Une majorité de télétravailleurs seraient aussi conquis que Léna, d’après une enquête publiée par l’Union générale des ingénieurs, cadres et techniciens-CGT en septembre 2021. 83 % des répondants indiquent bien le vivre, 71 % trouvent qu’il offre davantage de souplesse dans les horaires, et nombre d’entre eux estiment être moins fatigués dans ces conditions. Un avantage majeur évoqué par les salariés est l’économie du temps de trajet. « Il ne faut pas minimiser la question des transports, déclare Sophie Binet, cosecrétaire générale de l’Ugict-CGT. Ce n’est quand même pas rien dans une semaine de gagner six à dix heures, en termes de fatigue évitée notamment. » L’autre motivation principalement invoquée par les salariés est un meilleur équilibre entre vies professionnelle et personnelle. Mais derrière cet apparent consensus se cachent une réalité plus complexe et une forte hétérogénéité selon les individus 1.

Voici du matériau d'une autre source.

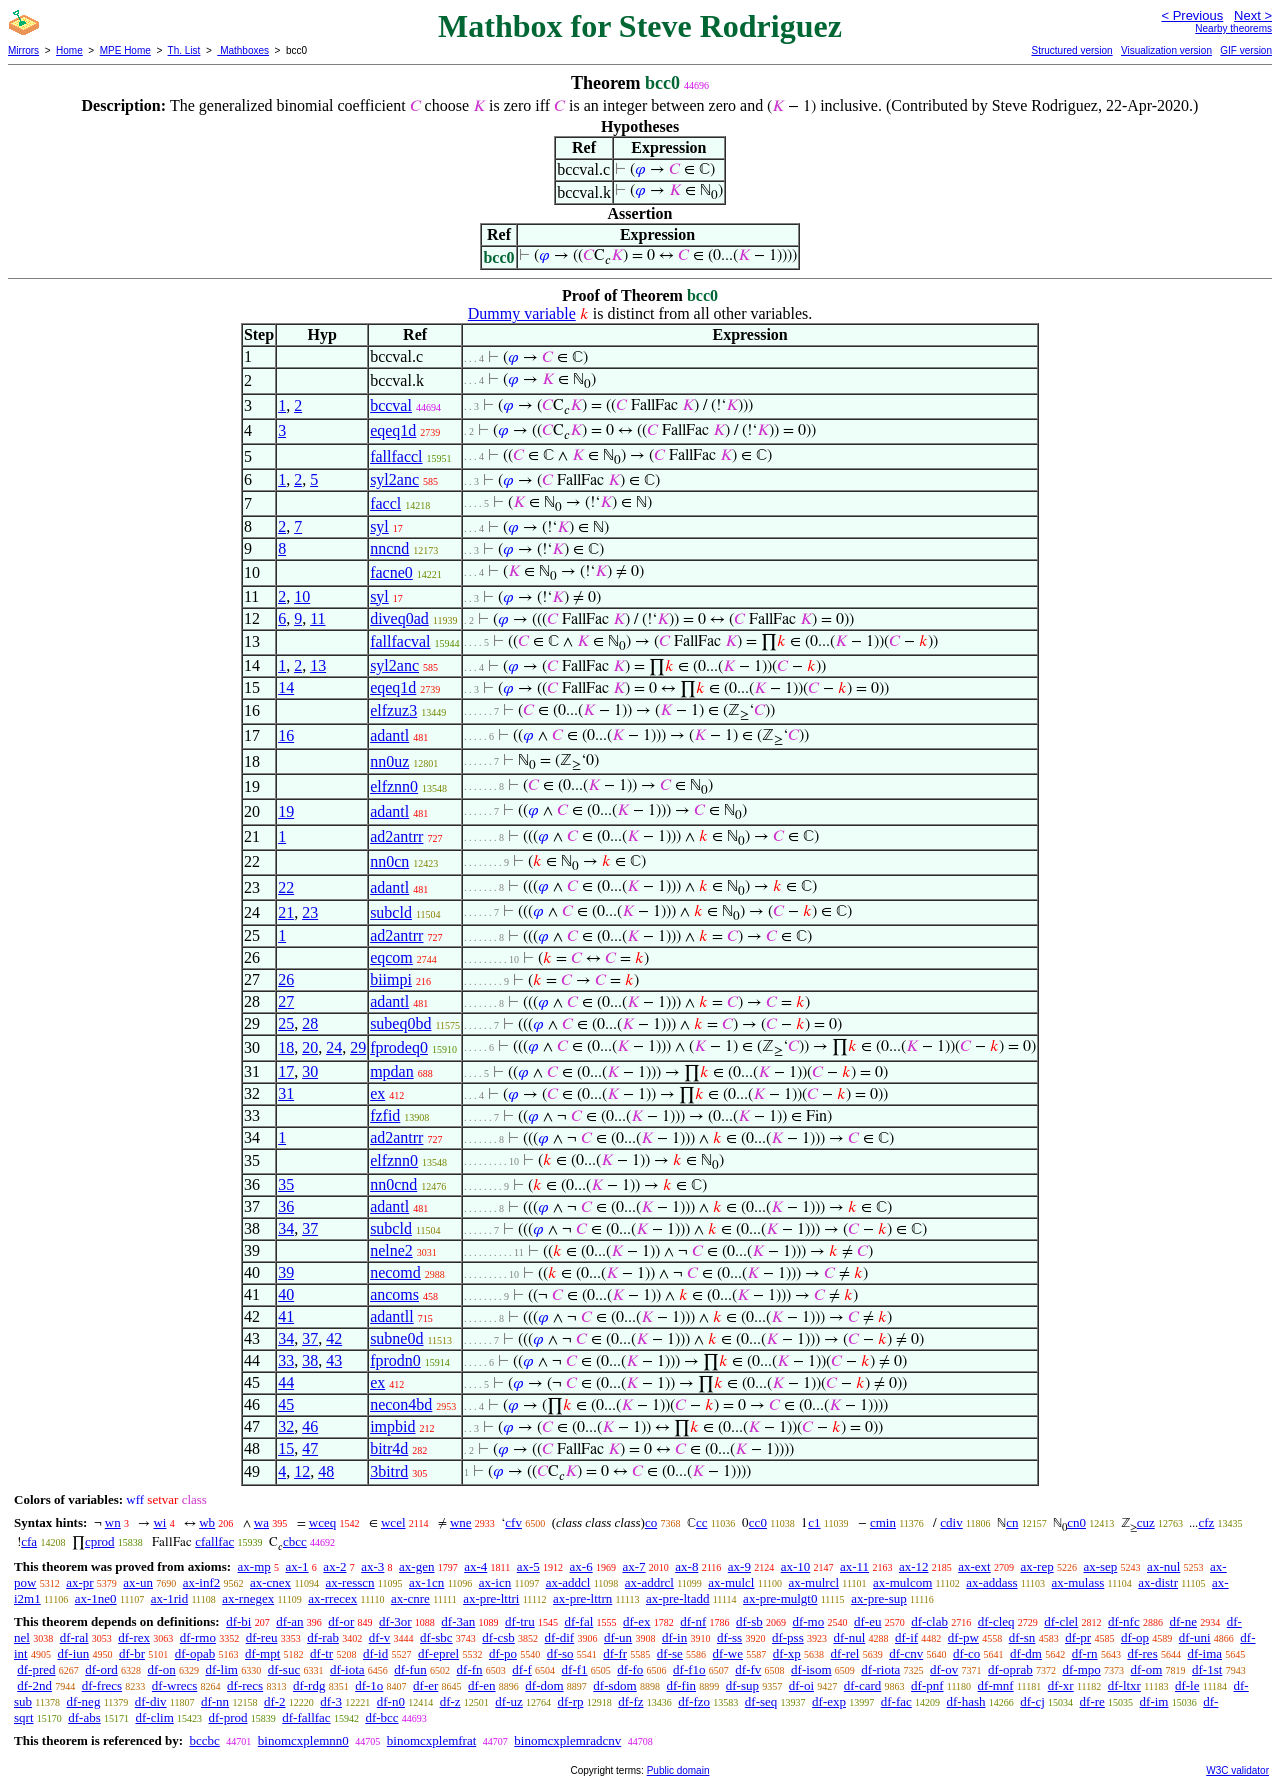 The height and width of the screenshot is (1787, 1280). I want to click on ax-10, so click(796, 1566).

Des journées de travail plus longues

Selon Gabrielle Schütz, maîtresse de conférences en sociologie à l’université de Versailles-Saint-Quentin-en-Yvelines et coordinatrice scientifique du numéro 43 de Sociologies pratiques, « Les organisations à l’épreuve du télétravail », les conditions de travail pourraient s’être dégradées : « Dans mes enquêtes au sein d’organisations publiques, j’observe pour beaucoup de salariés un allongement du temps de travail. La grande majorité des personnes que j’ai rencontrées disent que cela permet de ne pas être tout le temps interrompu et de gagner en efficacité… Mais qu’il y a aussi moins de pauses dans la journée. » Même l’argument du temps de transport ne va pas de soi : dans les faits, ces moments gagnés sont le plus souvent utilisés pour travailler davantage ; on commencera plus tôt en espérant finir sa journée plus tôt, mais sans succès… Léna reconnaît elle-même que le télétravail a ses mauvais côtés. Elle confie aussi avoir parfois du mal à séparer les temps d’activité et de repos. « Je fais tout sur mon ordinateur personnel, ce qui crée parfois un flou et m’empêche de me concentrer… » Autant de facteurs qui peuvent jouer de manière négative sur la santé mentale et physique des télétravailleurs : angoisse, anxiété, stress, troubles musculo-squelettiques… Des risques notamment pointés par Émilie Vayre, chercheuse en psychologie du travail et des organisations 2.